Q. Do you have a favourite venue and do you ever get stage fright?

A. My favourites are not the grand concert halls. Any venue can be special if the atmosphere is right! My first experience of singing the Byrd five-part Mass was in the sloping upper room of an Elizabethan barn in Worcestershire, and that place left a very deep impression on me. I love singing in English country churches, immense Spanish cathedrals, people’s front rooms. The RNCM concert hall is crammed with happy memories from earliest childhood on. As for stage fright – yes, learning how to cope with ‘the fear’, as singers tend call it, is part of the job! It can rear its head when you least expect it, and be totally absent when you’d expect it to be there. Finding ways to use the adrenalin of performance in positive ways is part of the long-term learning curve of a performing career.

Q. Apart from music, what are your other passions?

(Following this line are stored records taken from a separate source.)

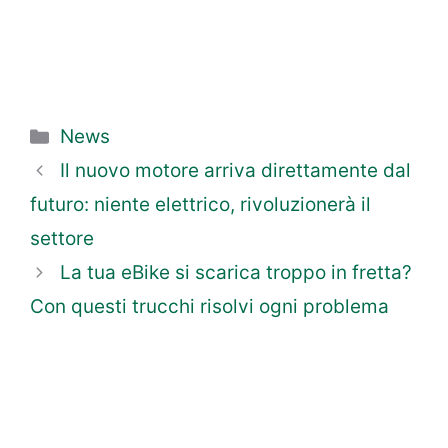
Categorie
News
Il nuovo motore arriva direttamente dal
futuro: niente elettrico, rivoluzionerà il
settore
La tua eBike si scarica troppo in fretta?
Con questi trucchi risolvi ogni problema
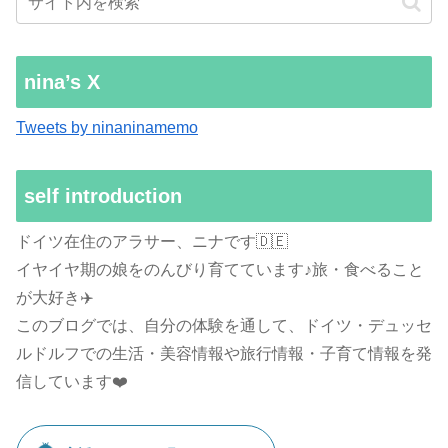
nina’s X
Tweets by ninaninamemo
self introduction
ドイツ在住のアラサー、ニナです🇩🇪
イヤイヤ期の娘をのんびり育てています♪旅・食べること
が大好き✈️
このブログでは、自分の体験を通して、ドイツ・デュッセ
ルドルフでの生活・美容情報や旅行情報・子育て情報を発
信しています❤️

A. When I’m not working I love just being at home! I moved to a little Cambridgeshire cottage a year ago after ten years in London and am madly in love with my new life. I can very happily spend days taking long walks on the water meadows, gardening (inexpertly), baking cakes, reading, entertaining friends or just pottering about in the house. I’m away from home a lot, which makes those days all the more precious. I love animals; it’s not practical to own a pet while I’m travelling so much so I encourage the birds to come to my garden. They’re such interesting characters, from the little mouse-like sparrows to the pair of woodpigeons so fat they can barely launch themselves off the shed roof to get to the feeding tray.